Im Uni-Gebäude an der Oettingenstraße raucht Ende Februar plötzlich ein Drucker. Die Situation war gefährlich - theoretisch hätte sich jemand einen Stromschlag holen können. Bei der Fehlersuche stellt sich heraus, dass der Hauptverteiler vorsätzlich manipuliert wurde. Nun ermittelt die Kriminalpolizei.

Von Sebastian Krass

Das Uni-Gebäude an der Oettingenstraße, das seit drei Jahren renoviert wird, ist inzwischen auch ein Fall für die Kriminalpolizei. Nachdem es im vergangenen Jahr bereits Aufregung um Asbest und den Vorwurf des mangelnden Brandschutzes während der Bauarbeiten gegeben hatte, ermitteln nun Beamte wegen eines dubiosen Vorfalls. Es geht um den Verdacht auf Sabotage und Herbeiführung einer Brandgefahr.

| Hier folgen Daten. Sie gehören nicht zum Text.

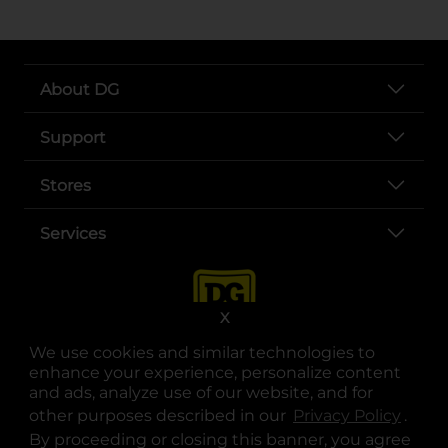
About DG
Support
Stores
Services
X
We use cookies and similar technologies to
enhance your experience, personalize content
and ads, analyze use of our website, and for
other purposes described in our
Privacy Policy
opens
.
opens in a new tab
opens in a new tab
opens in a new tab
opens in a new tab
opens in a new tab
opens in a new tab
Privacy
|
Terms
By proceeding or closing this banner, you agree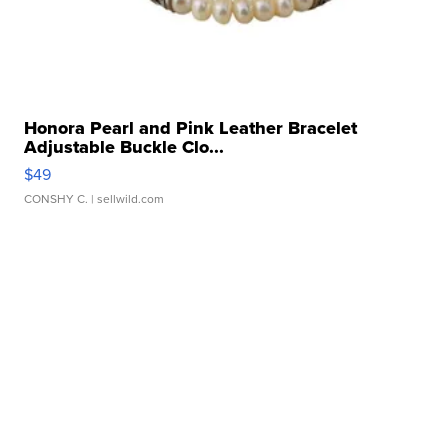
Honora Pearl and Pink Leather Bracelet
Adjustable Buckle Clo...
$49
CONSHY C.
| sellwild.com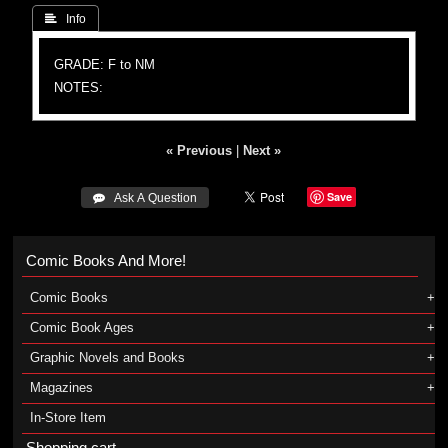
 Info
GRADE: F to NM
NOTES:
« Previous
|
Next »
Save
 Ask A Question
Comic Books And More!
Comic Books
Comic Book Ages
Graphic Novels and Books
Magazines
In-Store Item
Shopping cart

Als am Morgen des 28. Februar der Hausverwalter des Gebäudes, in dem verschiedene Institute der Ludwig-Maximilians-Universität (LMU) sitzen, PC und Drucker einschaltete, habe es einen "leichten Knall" gegeben, zudem habe der Drucker "geringfügig " geraucht, wie die Uni-Verwaltung erklärt.

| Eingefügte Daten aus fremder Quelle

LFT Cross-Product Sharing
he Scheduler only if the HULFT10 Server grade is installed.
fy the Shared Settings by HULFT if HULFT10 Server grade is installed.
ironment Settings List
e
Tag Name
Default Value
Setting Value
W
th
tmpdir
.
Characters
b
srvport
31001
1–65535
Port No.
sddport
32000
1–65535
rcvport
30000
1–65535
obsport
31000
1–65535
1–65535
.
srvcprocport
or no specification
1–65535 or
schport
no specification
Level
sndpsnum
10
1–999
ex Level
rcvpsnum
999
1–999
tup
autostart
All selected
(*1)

Die im Haus beschäftigten Elektriker hatten zuvor bereits ein Flackern der Flurbeleuchtung gemerkt. Bei der Fehlersuche stellten die Elektriker fest, dass am Hauptverteiler für den Gebäudeteil D zwei Leiter mit Kartonagen vom Stromnetz getrennt worden waren. Dadurch entstand eine Überspannung, die Sicherung war deaktiviert. Es bestand die Gefahr, dass ein eingeschaltetes elektrisches Gerät in Brand gerät, theoretisch hätte sich ein Mensch einen Stromschlag holen können. Der herbeigeholte Technikchef der LMU entschied, die Polizei einzuschalten.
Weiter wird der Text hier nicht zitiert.